Haddad pointed to the discovery of ancient baptismal fonts—made to resemble wombs as a synmbol of new birth—inscribed with the egalitarian words of Galatians 3;28: “There is no longer Jew or Greek, there is no longer slave or free, there is no longer male and female; for all of you are one in Christ Jesus.”
She also cited historical examples of Christian women who stood for oppressed and exploited girls—victims of trafficking, slavery and violence.
Need to confront ‘flawed theology’
Today, she challenged the church to confront “flawed theology” that “prioritizes one ethnic group over another” and reinforces patriarchy “that demeans girls and women.”
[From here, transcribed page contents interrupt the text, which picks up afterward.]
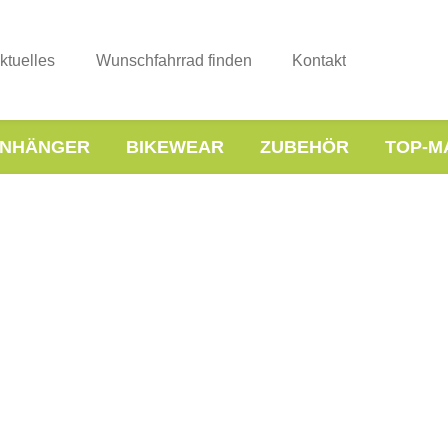
ktuelles
Wunschfahrrad finden
Kontakt
NHÄNGER
BIKEWEAR
ZUBEHÖR
TOP-M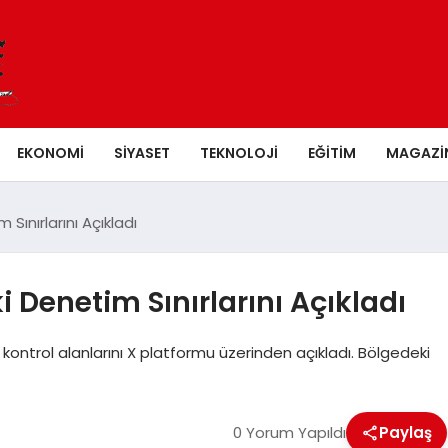
EKONOMI
SIYASET
TEKNOLOJI
EĞITIM
MAGAZI
Sınırlarını Açıkladı
 Denetim Sınırlarını Açıkladı
 kontrol alanlarını X platformu üzerinden açıkladı. Bölgedeki
0 Yorum Yapıldı
Paylaş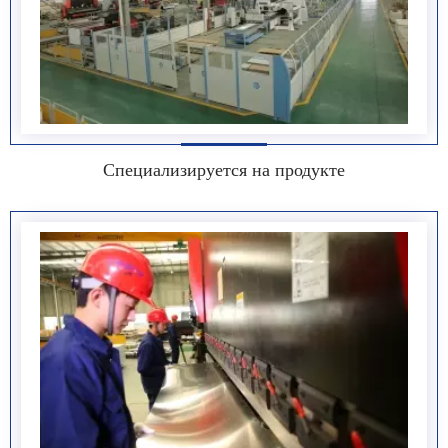
Специализируется на продукте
She particularly cited the “scandal of dispensational theology that fosters significant injustice” by valuing the lives of Jewish women and children above those of Palestinian women and children.
Haddad called on the church to lament its complicity in patriarchal and racist systems.
“Without collective lament, we speak peace where there is no peace,” she said.
In a public conversation with Baylor historian Beth Allison Barr, author of The Making of Biblical Womanhood, Haddad spoke about the importance of “recovering history”—particularly the stories of women of color from non-Western cultures.
The church benefits from “broadening the conversation” and learning the stories of fellow Christians outside their own traditions, countries, ethnic groups and cultures, she noted.
Haddad confessed she is “weary” of a view of Christianity that is focused exclusively on the United States and “white people obsessed with other white people.”